Source data
________________
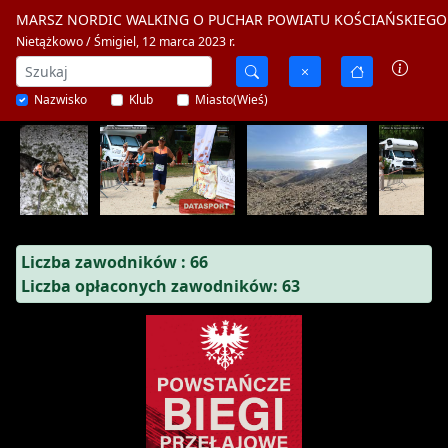
MARSZ NORDIC WALKING O PUCHAR POWIATU KOŚCIAŃSKIEGO 
Nietążkowo / Śmigiel, 12 marca 2023 r.
Nazwisko
Klub
Miasto(Wieś)
Liczba zawodników : 66
Liczba opłaconych zawodników: 63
________________
Exercise goal:
Within the data above, how many lines contain the word "Liczba"? Write only the number.

Answer:
2